BEGIN
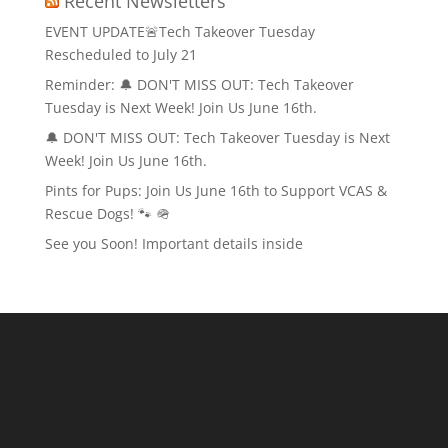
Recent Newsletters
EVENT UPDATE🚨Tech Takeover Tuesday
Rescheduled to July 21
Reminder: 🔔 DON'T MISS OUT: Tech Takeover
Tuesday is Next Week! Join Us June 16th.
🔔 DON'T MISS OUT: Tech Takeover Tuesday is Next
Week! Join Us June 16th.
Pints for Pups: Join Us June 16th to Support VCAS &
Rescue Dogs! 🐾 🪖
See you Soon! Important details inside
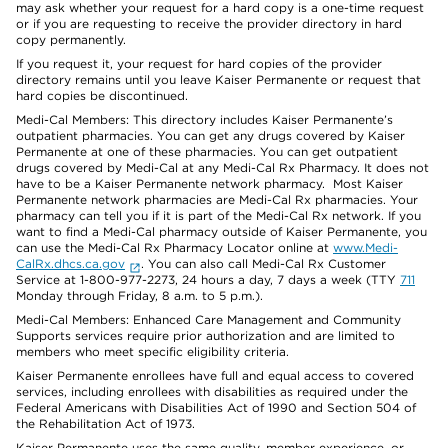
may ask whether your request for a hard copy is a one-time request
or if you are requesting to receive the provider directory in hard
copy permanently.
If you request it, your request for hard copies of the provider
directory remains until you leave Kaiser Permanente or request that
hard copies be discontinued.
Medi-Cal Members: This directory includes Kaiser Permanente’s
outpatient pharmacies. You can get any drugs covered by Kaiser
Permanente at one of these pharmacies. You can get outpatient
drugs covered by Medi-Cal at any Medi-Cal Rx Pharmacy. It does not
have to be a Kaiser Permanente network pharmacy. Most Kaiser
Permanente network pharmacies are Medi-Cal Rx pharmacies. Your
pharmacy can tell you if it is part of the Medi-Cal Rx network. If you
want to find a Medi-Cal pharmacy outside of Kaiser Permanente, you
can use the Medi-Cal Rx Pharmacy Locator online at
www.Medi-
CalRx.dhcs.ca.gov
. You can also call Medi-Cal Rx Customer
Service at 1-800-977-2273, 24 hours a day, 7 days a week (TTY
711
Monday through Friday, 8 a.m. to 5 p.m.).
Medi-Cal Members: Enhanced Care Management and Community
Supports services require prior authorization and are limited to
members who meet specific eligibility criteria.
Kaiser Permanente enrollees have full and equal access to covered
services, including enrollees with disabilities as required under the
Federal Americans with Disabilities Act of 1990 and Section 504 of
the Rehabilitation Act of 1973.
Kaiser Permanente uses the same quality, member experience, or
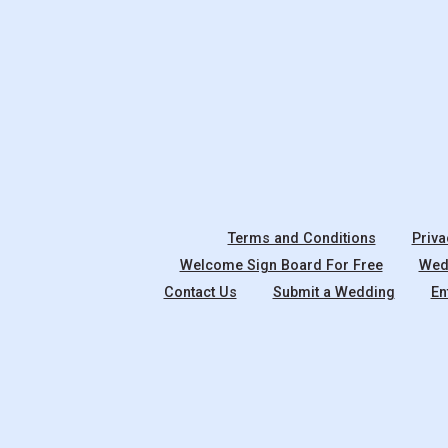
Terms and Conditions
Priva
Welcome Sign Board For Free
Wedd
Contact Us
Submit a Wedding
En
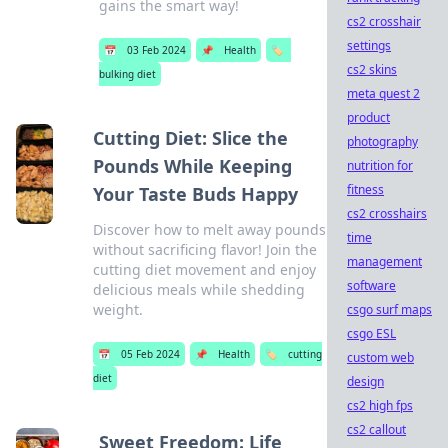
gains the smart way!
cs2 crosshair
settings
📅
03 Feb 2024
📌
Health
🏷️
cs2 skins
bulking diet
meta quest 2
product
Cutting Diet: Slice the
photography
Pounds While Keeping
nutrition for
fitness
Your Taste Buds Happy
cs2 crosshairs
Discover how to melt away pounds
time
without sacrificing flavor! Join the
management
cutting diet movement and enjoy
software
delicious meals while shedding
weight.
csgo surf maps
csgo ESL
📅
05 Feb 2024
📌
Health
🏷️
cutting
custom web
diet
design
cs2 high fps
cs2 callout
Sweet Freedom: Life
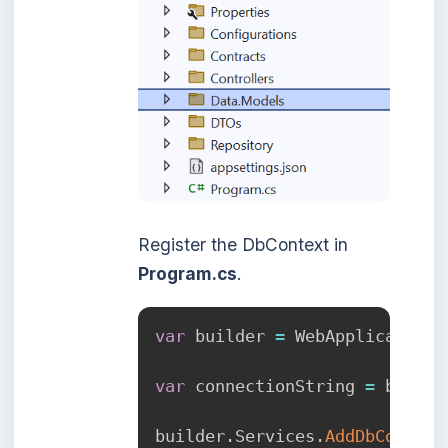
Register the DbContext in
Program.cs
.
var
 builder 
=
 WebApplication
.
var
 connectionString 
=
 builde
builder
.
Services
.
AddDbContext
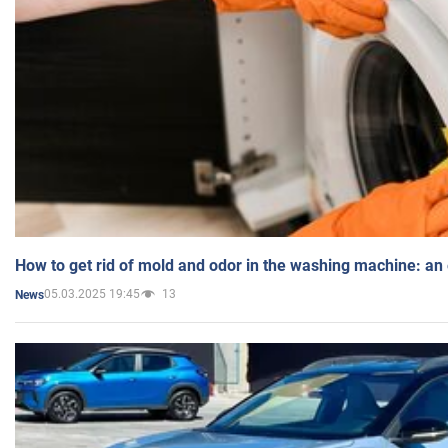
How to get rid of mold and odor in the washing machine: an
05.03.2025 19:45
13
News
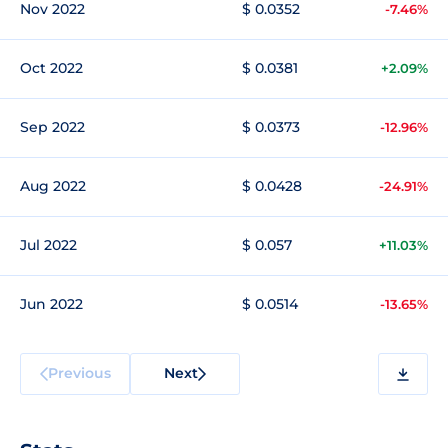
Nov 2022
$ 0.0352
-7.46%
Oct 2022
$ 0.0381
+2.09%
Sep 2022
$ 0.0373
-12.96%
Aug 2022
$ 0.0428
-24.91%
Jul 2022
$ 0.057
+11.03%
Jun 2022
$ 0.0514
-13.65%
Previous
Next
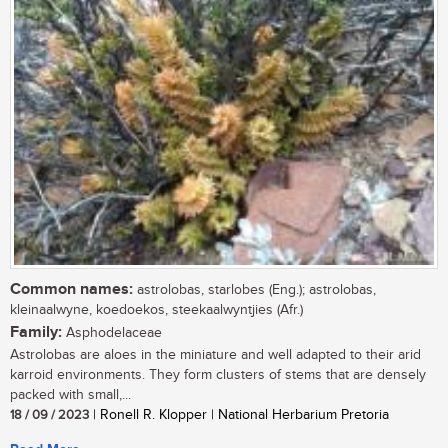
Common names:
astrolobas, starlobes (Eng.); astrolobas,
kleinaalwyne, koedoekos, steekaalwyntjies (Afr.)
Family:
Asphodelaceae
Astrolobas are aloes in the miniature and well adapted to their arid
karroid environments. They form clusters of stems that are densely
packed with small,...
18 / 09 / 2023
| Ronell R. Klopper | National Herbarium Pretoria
END
BEGIN
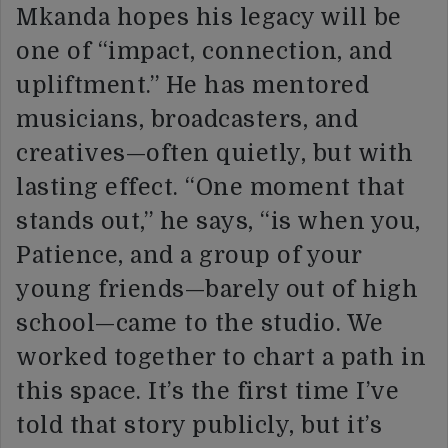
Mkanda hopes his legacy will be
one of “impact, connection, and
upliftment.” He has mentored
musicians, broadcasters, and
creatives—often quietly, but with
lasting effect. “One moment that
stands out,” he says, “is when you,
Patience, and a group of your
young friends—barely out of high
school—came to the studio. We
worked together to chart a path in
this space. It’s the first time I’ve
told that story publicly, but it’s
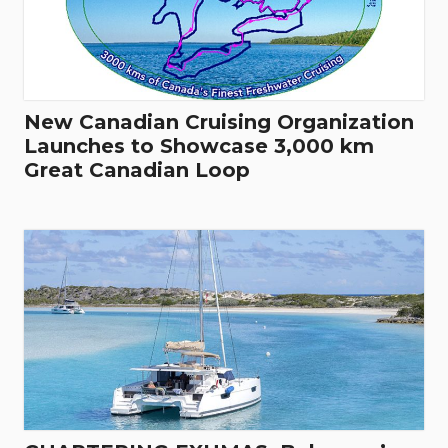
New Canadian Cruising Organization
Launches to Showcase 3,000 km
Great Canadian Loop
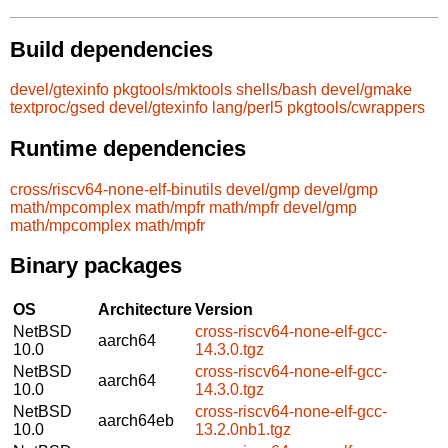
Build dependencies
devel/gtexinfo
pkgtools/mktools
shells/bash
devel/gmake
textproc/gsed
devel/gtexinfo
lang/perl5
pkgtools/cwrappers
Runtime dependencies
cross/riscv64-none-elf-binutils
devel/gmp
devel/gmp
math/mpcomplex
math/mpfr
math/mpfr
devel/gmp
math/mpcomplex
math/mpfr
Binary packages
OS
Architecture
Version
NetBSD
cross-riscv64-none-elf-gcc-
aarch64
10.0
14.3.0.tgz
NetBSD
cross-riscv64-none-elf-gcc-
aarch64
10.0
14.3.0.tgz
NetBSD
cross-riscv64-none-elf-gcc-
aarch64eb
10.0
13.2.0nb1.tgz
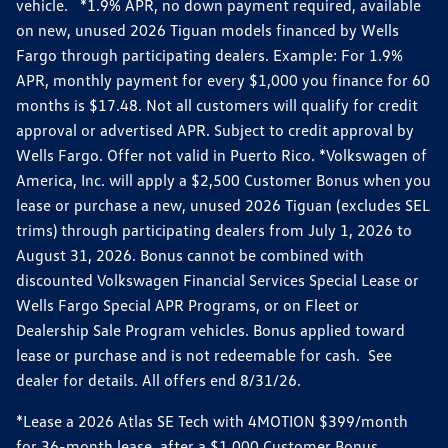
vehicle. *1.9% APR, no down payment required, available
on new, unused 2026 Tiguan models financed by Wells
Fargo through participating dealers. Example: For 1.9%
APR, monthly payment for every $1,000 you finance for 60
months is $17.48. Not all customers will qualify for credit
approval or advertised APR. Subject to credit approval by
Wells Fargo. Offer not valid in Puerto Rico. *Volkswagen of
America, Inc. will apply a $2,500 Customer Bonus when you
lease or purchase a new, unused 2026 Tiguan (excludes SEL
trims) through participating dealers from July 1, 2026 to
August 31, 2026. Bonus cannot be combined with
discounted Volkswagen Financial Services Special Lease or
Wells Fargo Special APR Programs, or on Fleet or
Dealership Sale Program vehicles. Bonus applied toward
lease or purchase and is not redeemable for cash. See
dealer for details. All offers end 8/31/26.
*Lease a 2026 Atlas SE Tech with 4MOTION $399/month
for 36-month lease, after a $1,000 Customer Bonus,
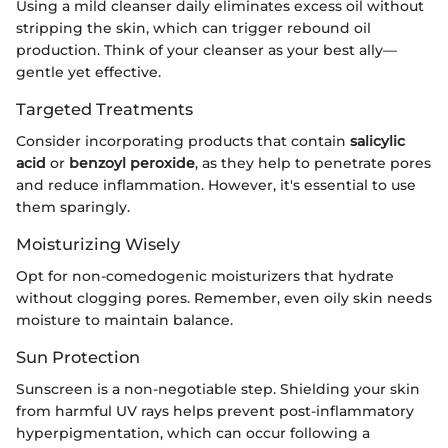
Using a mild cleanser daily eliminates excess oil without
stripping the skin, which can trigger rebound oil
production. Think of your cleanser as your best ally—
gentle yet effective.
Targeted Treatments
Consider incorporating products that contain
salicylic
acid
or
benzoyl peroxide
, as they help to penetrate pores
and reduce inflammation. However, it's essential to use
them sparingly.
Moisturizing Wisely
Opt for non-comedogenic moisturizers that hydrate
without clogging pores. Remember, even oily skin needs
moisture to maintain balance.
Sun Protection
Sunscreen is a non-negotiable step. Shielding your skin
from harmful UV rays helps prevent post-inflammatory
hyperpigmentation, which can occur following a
END
• [WORK TO COMPLETE] Only lines that include "June" belong in the answer; copy all of them from the listing.

• [ANSWER TO THIS PROBLEM]
Tuesday is Next Week! Join Us June 16th.
Week! Join Us June 16th.
Pints for Pups: Join Us June 16th to Support VCAS &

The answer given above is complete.